Conte de fées à Stockholm

De notre envoyée spéciale à Stockholm Ghislaine Ribeyre

Après huit ans d'amour, la princesse héritière Victoria a enfin épousé Daniel, son prof de gym.

Elle a la voix qui vacille. Et lui, il pleure. Au cours des innombrables répétitions de leur mariage, Victoria de Suède et Daniel Westling ont pourtant passé deux jours à mémoriser chaque geste et chaque mot. Tout avait été calculé, millimétré, de la présentation des bagues aux mouvements de la traîne en passant par le « ja » (oui). Mais voilà, ils sont amoureux et émus. Alors devant l'autel de la cathédrale, ils tremblent en se passant la bague au doigt. Et quand l'archevêque Anders Wejryd annonce qu'ils sont enfin « mari et femme », Daniel écrase furtivement une larme, derrière les montures épaisses de ses lunettes.

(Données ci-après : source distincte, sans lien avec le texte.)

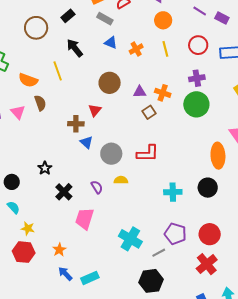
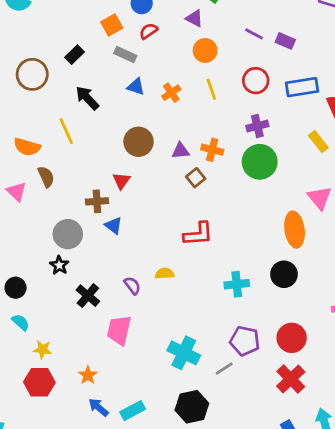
gray circle: (111, 154) -> (68, 234), moved
black hexagon: (151, 281) -> (192, 407), moved

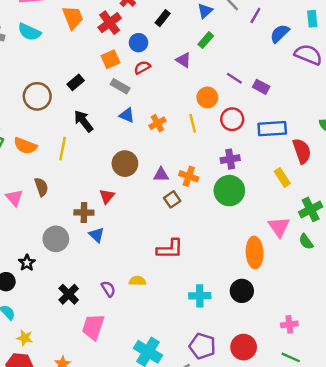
orange circle: (205, 50) -> (207, 97), moved
yellow line: (66, 131) -> (63, 149), turned 30
orange semicircle: (27, 147) -> (25, 146), moved
black star: (59, 265) -> (27, 263), moved

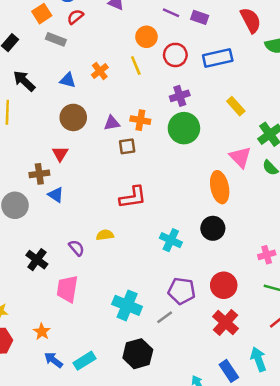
blue triangle: (127, 115) -> (68, 80), moved
red semicircle: (302, 151) -> (251, 20), moved
brown square: (172, 199) -> (127, 146), turned 35
cyan cross: (200, 296) -> (171, 240), turned 35

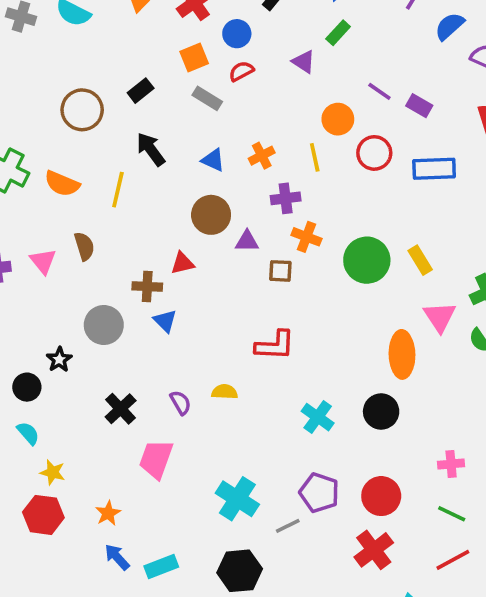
purple cross: (180, 96) -> (286, 198), moved
yellow rectangle: (236, 106) -> (420, 260), moved
purple triangle: (112, 123) -> (247, 241), moved
red triangle: (60, 154) -> (182, 263), turned 35

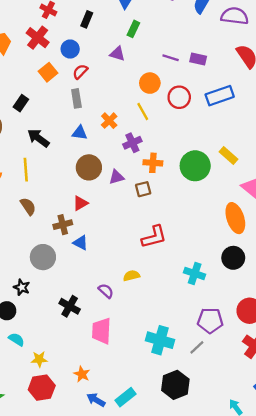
gray rectangle: (207, 98) -> (76, 98), moved, turned 66
brown semicircle: (84, 246) -> (28, 206), moved

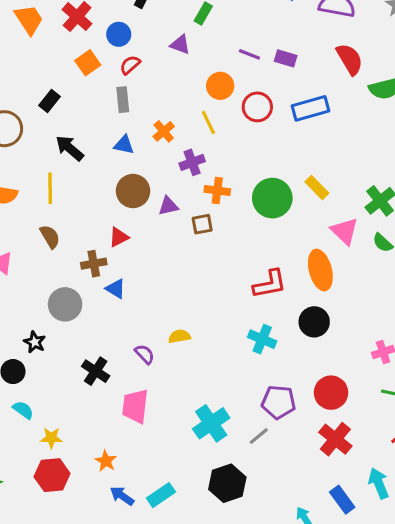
red L-shape: (154, 237) -> (270, 284), moved
cyan cross: (160, 340) -> (211, 423), turned 36

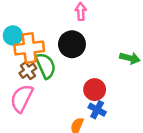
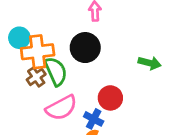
pink semicircle: (22, 98) -> (61, 108), moved, turned -144
blue cross: (97, 110) -> (94, 119), moved

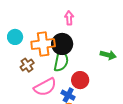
orange cross: (38, 52) -> (43, 44), moved
green semicircle: (56, 71) -> (61, 61), moved, turned 35

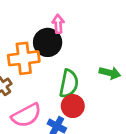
black circle: (62, 44) -> (48, 42), moved
green semicircle: (61, 61) -> (69, 84), moved

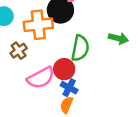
red circle: (73, 106) -> (64, 69), moved

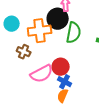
green semicircle: (80, 48) -> (74, 33), moved
brown cross: (19, 51) -> (24, 52), turned -32

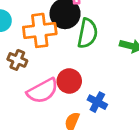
blue cross: (65, 82) -> (97, 102), moved

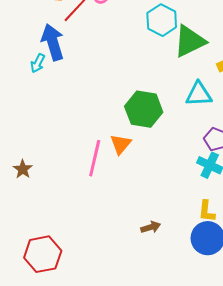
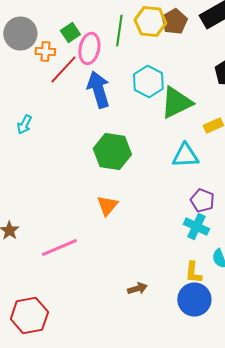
blue arrow: (53, 42) -> (98, 90), moved
green hexagon: (144, 109) -> (112, 152), moved
pink line: (95, 158) -> (59, 248), moved, turned 54

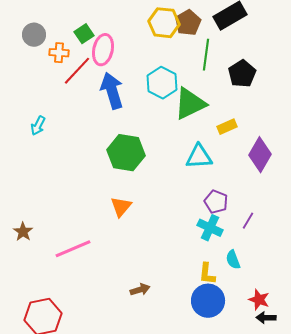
green line: (119, 30) -> (206, 55), moved
gray circle: (20, 34) -> (34, 35), size x0.7
brown arrow: (137, 288) -> (140, 290), moved

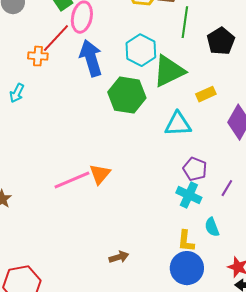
orange cross: (59, 53) -> (38, 56), moved
green hexagon: (126, 153) -> (127, 95), moved
pink line: (73, 249) -> (72, 180), moved

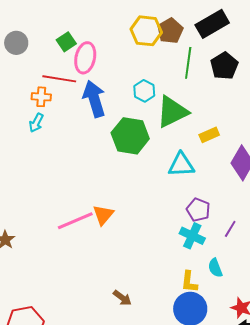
red line: (56, 38) -> (59, 79), turned 56
black pentagon: (221, 41) -> (224, 66), moved
cyan hexagon: (141, 50) -> (144, 91), size x0.7
cyan arrow: (17, 93) -> (36, 123), moved
brown arrow: (119, 257) -> (122, 298), turned 54

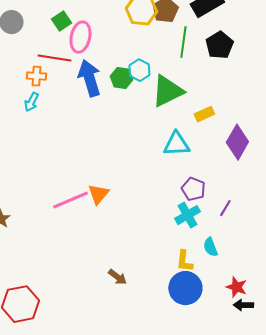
green hexagon: (130, 136) -> (121, 78), moved, size x0.6
cyan cross: (192, 236) -> (187, 215), turned 35

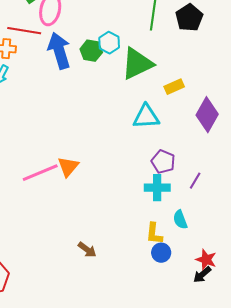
cyan cross: (187, 215) -> (157, 188), turned 30
blue circle: (185, 288) -> (161, 253), moved, size x0.6
black arrow: (243, 305) -> (202, 275), moved, turned -42

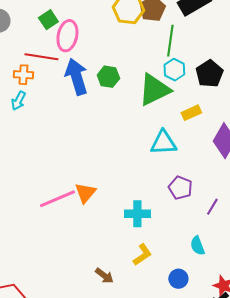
black pentagon: (189, 18) -> (209, 74), moved
cyan hexagon: (109, 43) -> (174, 70), moved
cyan cross: (157, 188) -> (137, 214), moved
yellow L-shape: (154, 234) -> (142, 255), moved, turned -130

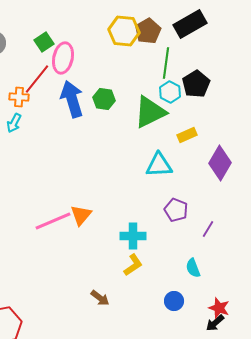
red line: (41, 57) -> (37, 79), turned -60
black pentagon: (209, 74) -> (196, 84), moved
yellow L-shape: (142, 255) -> (133, 265), moved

Sur les marches de la cathédrale, alors que les gardes du palais leur font une haie d'honneur en brandissant leurs épées, ils osent leur premier baiser « officiel ». C'est une révolution : le roi Carl XVI Gustaf et la reine Silvia ne se sont jamais embrassés en public, même pas le jour de leur mariage, il y a exactement trente-quatre ans. Daniel et Victoria, eux, ne se contentent pas d'un seul baiser : ils recommenceront en bateau, au balcon du château, au cours du dîner, pendant le bal… Comme pour rattraper le temps perdu, les huit ans passés à cacher leur amour et à attendre que Daniel, l'ex-prof de gym, soit accepté par le roi et par la cour. A moins qu'ils ne souhaitent, en pratiquant assidûment le « french kiss », honorer Jean-­Baptiste Bernadotte, le fondateur français de la ­lignée. Ils semblent alors seuls au monde, oublieux de la pompe ­déployée en leur honneur.

Deux millions d'euros de budget, 40 000 fleurs, 16 familles royales invitées, un nombre record de tiares au mètre carré, 21 coups de canon : ce mariage est le plus somptueux depuis celui de Charles et Diana. L'événement, mille et mille fois annoncé, n'était d'ailleurs pas apprécié par tous les Suédois : on attendait un million de personnes dans les rues de Stockholm, ils ne sont « que » 500 000. Depuis des semaines, le « mariage du siècle » était partout : dans les campagnes de pub d'Ikea à la télé (des centaines d'heures de programmes), dans les magasins où s'amoncelaient des dizaines d'objets souvenirs. Même l'aéroport de Stockholm avait été rebaptisé « aéroport officiel de l'amour ».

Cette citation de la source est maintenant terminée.